When the first cases of COVID-19 occurred, we were confident that the virus was nothing worse than the flu. Many countries in the world remained complacent. Home quarantines weren’t seen as necessary until it was too late.
The virus crossed oceans and penetrated barriers fast. Cases in the U.S. and all over the world rose at a staggering rate. Before we knew it, hospitals were full. Worse, the healthcare industry faced shortages in medical equipment. There weren’t enough masks and ventilators. Soon, doctors and other healthcare workers themselves got infected.
Until today, despite the number of people who already got vaccinated, COVID-19 cases are still rising. It’s wearing our hospitals out, affecting staff productivity and services for non-COVID-19 patients.
Top Productivity and Service Challenges Hospitals Face Today
High Costs, Low Productivity
Many hospitals already face productivity issues before the pandemic. These issues raise healthcare costs faster than the GDP. In 2017, for instance, healthcare spending increased 3.9%. It totaled $3.5 trillion or nearly 18% of that year’s GDP. However, approximately 30% of that amount was wasteful or excess spending. It included unnecessary or inefficiently delivered services, excess administrative costs, high prices, missed prevention opportunities, and even fraud.
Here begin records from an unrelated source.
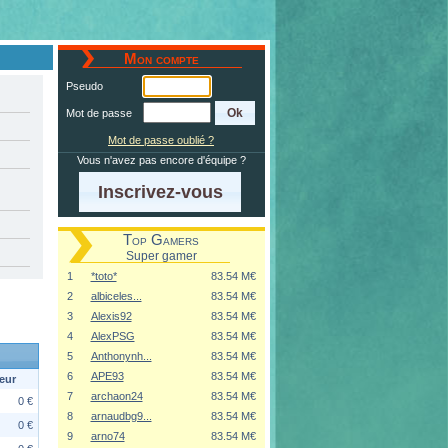
Mon compte
Pseudo
Mot de passe
Mot de passe oublié ?
Vous n'avez pas encore d'équipe ?
Inscrivez-vous
Top Gamers
Super gamer
1
*toto*
83.54 M€
2
albiceles...
83.54 M€
3
Alexis92
83.54 M€
4
AlexPSG
83.54 M€
5
Anthonynh...
83.54 M€
6
APE93
83.54 M€
eur
7
archaon24
83.54 M€
0 €
8
arnaudbg9...
83.54 M€
0 €
9
arno74
83.54 M€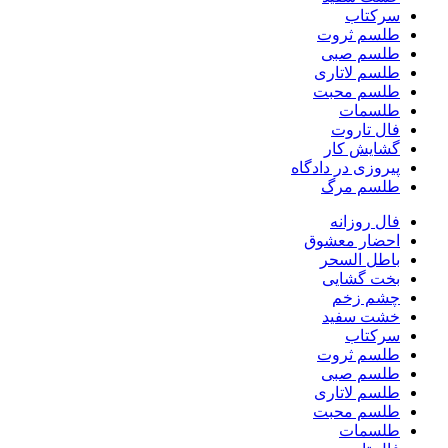
سرکتاب
طلسم ثروت
طلسم صبی
طلسم لاتاری
طلسم محبت
طلسمات
فال تاروت
گشایش کار
پیروزی در دادگاه
طلسم مرگ
فال روزانه
احضار معشوق
باطل السحر
بخت گشایی
چشم زخم
خشت سفید
سرکتاب
طلسم ثروت
طلسم صبی
طلسم لاتاری
طلسم محبت
طلسمات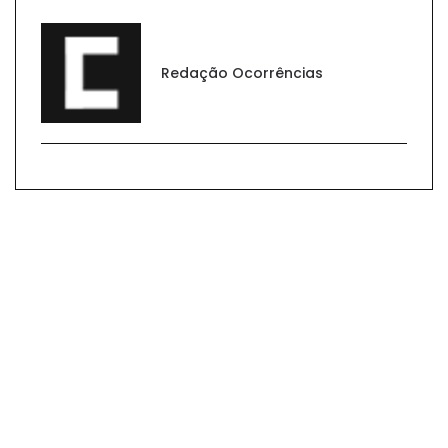
Redação Ocorrências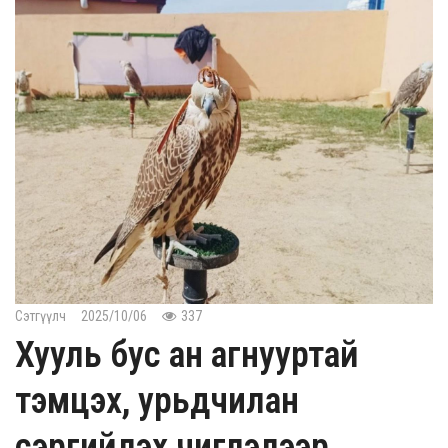
Сэтгүүлч
2025/10/06
337
Хууль бус ан агнууртай
тэмцэх, урьдчилан
сэргийлэх чиглэлээр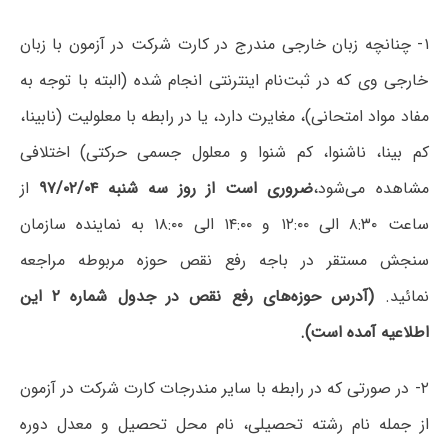
۱- چنانچه‌ زبان‌ خارجی‌ مندرج‌ در کارت‌ شرکت در آزمون با زبان‌
خارجی‌ وی‌ که در ثبت‌نام‌ اینترنتی انجام شده (البته با توجه به
مفاد مواد امتحانی)، مغایرت‌ دارد، یا در رابطه با معلولیت (نابینا،
کم بینا، ناشنوا، کم شنوا و معلول جسمی حرکتی) اختلافی
مشاهده می‌شود،
ضروری است از روز سه شنبه ۹۷/۰۲/۰۴
از
ساعت ۸:۳۰ الی ۱۲:۰۰ و ۱۴:۰۰ الی ۱۸:۰۰ به نماینده سازمان
سنجش مستقر در باجه رفع نقص حوزه مربوطه مراجعه
نمائید.
(آدرس حوزه‌های رفع نقص در جدول شماره ۲ این
اطلاعیه آمده است).
۲- در صورتی که‌ در رابطه‌ با سایر مندرجات‌ کارت شرکت در آزمون
از جمله نام رشته تحصیلی، نام محل تحصیل و معدل دوره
As with any industry, hospitals have two choices to reduce costs: use fewer services or increase productivity. Hospitals tend to lean on using fewer services, considering that the industry overuses many services, some of which are harmful. However, spending less doesn’t necessarily solve cost problems. In the end, hospitals still need to increase their productivity.
Hospitals use technology to ease some of their productivity issues. But technology doesn’t fully prevent burnout among healthcare workers—especially today, with COVID-19 patients filling wards and intensive care units (ICUs) nonstop.
Full Capacity, Few Supplies
Hospitals have been running at full capacity since the first wave of COVID-19. But supplies are alarmingly low. In other countries, especially India, patients are forced to receive care in parking lots or inside their cars. There are not enough beds inside the facility, not to mention wards and ICUs are all occupied.
In addition, supplies of oxygen tanks run low. Some patients buy them on their own, while others are forced to travel to farther hospitals with available tanks. To mitigate this problem, some hospitals responded by shortening their patients’ length of stay. It did work on making more rooms available, but it had an unintended consequence. The re-admission rate to the ICU increased, increasing the demand for ICUs yet again.
Deferred “Non-Urgent” Visits
To focus on treating COVID-19 patients, hospitals deferred “non-urgent” visits or medical appointments unrelated to COVID-19 or any other serious illness. Services for non-urgent visits were considered unnecessary, which raise healthcare costs. But the deferrals may have unintended consequences, like the early discharge strategy. It may lead to later hospitalizations requiring higher levels of care. Duration of stay may also lengthen, and so does re-admission rates.
Solutions to Low Productivity and Deferred Services
Fortunately, hospitals don’t need to spend a lot of money to resolve these issues. They need to adjust their policies and enhance what they already offer.
To accommodate non-urgent visits, hospitals can innovate their outpatient management. This will benefit patients at high risk of requiring acute or inpatient services, such as hypertension, diabetes, and triage patients.
Many hospitals use telemedicine for these types of care, but they can increase their digital engagement further. Outsourcing in the healthcare industry can reduce costs while allowing hospitals to provide in-demand services. In addition, a study has found that outsourcing doesn’t inevitably lead to an elimination of full-time healthcare staff. Hospitals can retain valuable talent and provide quality care for all patients at the same time.
To prevent re-admissions, healthcare professionals should make careful decisions before discharging patients early or postponing care. The shortage of ICUs is already a bad enough problem; they shouldn’t worsen by increasing the risks of patients needing them suddenly.
Hospitals should also think outside of the box. Focusing too much on the problems within their walls (shortage of beds and medical staff, etc.) puts them at risk of neglecting the challenges faced by home healthcare providers. As pointed out above, innovating outpatient management will reduce risks of non-urgent patients becoming urgent ones. Hence, by streamlining their home healthcare services, high-risk patients can be diverted from hospitals without their conditions worsening.
Of course, these are all easier said than done but possible all the same. If hospitals have an excellent management team, they can execute these strategies and see them bear fruit in no time. The COVID-19 pandemic could go on longer than we all anticipated, so hospitals can no longer let their issues worsen.